Exercise materials START
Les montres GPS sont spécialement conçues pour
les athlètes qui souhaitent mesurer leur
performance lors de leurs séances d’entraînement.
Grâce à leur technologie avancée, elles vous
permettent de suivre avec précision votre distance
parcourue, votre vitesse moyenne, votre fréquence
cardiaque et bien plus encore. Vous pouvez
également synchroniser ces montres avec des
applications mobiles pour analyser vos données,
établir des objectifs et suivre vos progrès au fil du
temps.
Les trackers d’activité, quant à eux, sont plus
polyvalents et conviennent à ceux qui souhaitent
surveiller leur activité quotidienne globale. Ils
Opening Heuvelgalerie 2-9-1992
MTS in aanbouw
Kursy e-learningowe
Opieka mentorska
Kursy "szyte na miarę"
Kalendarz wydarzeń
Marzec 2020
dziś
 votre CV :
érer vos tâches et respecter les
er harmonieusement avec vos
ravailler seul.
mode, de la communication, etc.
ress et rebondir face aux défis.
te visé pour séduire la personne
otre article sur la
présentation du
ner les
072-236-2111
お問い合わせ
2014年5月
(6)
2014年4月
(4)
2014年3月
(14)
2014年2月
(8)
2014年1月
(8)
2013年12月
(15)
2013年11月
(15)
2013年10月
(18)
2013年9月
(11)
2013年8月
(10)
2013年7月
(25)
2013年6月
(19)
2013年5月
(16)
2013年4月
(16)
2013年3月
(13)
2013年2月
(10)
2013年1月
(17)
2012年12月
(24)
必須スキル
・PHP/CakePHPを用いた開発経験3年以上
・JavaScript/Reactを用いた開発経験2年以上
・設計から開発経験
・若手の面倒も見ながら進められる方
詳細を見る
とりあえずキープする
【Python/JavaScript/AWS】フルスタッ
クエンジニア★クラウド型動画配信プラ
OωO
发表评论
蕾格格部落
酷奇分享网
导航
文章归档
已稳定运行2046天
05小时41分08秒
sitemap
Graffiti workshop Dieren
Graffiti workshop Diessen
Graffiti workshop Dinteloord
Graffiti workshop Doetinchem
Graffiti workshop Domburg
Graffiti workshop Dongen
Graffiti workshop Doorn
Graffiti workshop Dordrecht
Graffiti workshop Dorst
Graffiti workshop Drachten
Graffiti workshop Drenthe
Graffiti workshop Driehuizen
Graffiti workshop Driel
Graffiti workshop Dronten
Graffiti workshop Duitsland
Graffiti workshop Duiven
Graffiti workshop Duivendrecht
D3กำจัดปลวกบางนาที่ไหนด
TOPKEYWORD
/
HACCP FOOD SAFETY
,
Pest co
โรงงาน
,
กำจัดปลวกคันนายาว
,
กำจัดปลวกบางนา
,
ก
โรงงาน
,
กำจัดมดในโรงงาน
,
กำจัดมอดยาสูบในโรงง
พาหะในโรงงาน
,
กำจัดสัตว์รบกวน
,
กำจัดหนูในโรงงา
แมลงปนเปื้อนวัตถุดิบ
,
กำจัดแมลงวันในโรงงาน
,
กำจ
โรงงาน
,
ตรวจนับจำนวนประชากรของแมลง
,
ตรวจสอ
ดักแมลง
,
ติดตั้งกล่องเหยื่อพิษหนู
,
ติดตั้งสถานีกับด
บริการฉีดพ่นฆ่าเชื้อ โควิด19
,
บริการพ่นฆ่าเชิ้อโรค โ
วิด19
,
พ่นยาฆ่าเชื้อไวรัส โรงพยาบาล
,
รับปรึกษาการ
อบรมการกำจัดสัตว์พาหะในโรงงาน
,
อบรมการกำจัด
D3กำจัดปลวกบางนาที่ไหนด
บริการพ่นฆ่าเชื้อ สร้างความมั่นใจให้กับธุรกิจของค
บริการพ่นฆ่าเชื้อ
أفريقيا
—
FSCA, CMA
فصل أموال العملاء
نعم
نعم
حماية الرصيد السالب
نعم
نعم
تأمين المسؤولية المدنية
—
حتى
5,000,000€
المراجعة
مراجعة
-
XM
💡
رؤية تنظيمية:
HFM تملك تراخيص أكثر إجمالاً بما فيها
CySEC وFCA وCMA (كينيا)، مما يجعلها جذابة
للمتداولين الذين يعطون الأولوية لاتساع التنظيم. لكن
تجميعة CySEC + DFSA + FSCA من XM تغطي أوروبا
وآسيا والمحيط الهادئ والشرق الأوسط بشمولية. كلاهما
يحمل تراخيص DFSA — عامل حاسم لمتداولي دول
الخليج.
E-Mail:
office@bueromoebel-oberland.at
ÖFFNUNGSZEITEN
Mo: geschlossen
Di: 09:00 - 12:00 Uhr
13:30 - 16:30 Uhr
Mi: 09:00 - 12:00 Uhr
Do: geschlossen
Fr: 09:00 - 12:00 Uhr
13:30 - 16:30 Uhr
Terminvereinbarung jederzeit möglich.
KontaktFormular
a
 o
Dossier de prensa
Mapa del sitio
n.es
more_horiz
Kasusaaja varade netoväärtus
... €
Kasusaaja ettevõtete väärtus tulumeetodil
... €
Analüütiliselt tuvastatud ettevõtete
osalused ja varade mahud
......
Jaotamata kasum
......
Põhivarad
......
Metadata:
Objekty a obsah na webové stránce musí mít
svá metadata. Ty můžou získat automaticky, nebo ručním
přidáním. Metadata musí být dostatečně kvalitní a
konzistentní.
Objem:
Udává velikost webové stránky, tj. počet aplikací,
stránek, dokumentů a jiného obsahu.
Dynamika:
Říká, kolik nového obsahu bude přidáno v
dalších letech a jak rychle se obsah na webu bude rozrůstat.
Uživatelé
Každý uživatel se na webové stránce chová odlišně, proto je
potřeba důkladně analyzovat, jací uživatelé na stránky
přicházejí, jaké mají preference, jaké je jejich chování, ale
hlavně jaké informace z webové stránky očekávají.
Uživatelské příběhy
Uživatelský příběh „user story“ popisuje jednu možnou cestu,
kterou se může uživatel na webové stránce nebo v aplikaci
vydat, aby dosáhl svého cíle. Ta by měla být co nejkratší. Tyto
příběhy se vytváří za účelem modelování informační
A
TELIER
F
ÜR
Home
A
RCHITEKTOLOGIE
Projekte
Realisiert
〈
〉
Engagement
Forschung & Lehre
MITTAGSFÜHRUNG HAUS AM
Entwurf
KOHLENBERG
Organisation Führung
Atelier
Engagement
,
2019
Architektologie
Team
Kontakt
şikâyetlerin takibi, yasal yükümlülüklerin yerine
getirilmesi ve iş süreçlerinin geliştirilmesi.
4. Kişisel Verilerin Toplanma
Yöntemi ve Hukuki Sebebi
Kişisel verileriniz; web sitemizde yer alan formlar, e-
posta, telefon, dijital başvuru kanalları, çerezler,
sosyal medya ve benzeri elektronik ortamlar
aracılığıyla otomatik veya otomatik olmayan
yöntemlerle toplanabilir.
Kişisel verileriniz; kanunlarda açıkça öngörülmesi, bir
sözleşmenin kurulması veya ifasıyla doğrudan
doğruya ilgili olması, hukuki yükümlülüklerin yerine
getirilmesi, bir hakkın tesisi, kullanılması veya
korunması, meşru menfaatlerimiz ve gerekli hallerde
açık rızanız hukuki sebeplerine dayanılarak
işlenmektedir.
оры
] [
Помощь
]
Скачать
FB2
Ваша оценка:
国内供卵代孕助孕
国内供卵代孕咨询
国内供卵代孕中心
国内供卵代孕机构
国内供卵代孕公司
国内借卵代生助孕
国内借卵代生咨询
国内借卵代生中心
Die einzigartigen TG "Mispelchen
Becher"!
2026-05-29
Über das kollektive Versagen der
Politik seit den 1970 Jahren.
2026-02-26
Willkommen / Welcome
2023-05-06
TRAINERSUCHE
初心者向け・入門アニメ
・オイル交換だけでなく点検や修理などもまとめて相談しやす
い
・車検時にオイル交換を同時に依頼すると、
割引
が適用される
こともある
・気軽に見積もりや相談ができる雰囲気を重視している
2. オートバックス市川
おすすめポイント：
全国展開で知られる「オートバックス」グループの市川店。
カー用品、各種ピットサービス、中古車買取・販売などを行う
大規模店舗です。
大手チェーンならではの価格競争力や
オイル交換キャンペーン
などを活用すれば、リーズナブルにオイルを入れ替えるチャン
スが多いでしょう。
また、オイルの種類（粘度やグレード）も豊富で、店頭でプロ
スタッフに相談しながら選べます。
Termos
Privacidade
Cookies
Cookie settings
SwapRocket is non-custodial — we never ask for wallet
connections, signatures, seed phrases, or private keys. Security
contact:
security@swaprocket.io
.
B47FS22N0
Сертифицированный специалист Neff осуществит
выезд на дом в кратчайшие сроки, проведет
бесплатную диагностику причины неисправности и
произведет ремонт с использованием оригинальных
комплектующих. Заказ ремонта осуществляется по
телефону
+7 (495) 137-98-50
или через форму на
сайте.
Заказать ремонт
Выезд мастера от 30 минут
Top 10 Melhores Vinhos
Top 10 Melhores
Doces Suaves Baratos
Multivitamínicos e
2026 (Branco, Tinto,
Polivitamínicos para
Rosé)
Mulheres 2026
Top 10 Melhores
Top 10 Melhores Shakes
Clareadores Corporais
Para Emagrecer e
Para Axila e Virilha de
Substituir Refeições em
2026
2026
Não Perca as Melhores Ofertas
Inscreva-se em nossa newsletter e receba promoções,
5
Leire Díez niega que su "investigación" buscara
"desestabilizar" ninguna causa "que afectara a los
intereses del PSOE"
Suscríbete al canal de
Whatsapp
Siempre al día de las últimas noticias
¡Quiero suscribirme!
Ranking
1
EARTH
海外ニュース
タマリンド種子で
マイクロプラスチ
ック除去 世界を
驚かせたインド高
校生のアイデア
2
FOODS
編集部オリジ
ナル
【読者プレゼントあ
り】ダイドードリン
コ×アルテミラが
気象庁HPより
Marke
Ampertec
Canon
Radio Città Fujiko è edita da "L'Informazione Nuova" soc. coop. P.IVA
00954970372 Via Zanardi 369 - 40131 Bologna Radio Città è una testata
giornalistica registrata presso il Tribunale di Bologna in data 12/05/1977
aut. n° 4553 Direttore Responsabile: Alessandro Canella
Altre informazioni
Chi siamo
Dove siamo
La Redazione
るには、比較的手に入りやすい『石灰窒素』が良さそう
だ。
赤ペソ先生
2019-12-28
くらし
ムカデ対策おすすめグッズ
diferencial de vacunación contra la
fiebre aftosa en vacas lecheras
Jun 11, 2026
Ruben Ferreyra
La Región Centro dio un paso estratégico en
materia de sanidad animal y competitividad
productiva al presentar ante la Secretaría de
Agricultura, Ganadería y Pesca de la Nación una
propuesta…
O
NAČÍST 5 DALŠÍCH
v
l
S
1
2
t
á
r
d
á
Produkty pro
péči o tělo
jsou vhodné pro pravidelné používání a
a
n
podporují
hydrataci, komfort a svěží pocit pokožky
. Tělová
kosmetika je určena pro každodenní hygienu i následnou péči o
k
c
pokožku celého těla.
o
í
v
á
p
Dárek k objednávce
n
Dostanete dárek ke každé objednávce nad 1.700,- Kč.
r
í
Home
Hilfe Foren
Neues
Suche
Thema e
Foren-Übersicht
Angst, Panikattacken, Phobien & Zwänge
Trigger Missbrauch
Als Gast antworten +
Exercise materials END
*Exercise goal:* Read the data above. Pull out each line in which the string "suivre" appears.

*Exercise response:*
permettent de suivre avec précision votre distance
établir des objectifs et suivre vos progrès au fil du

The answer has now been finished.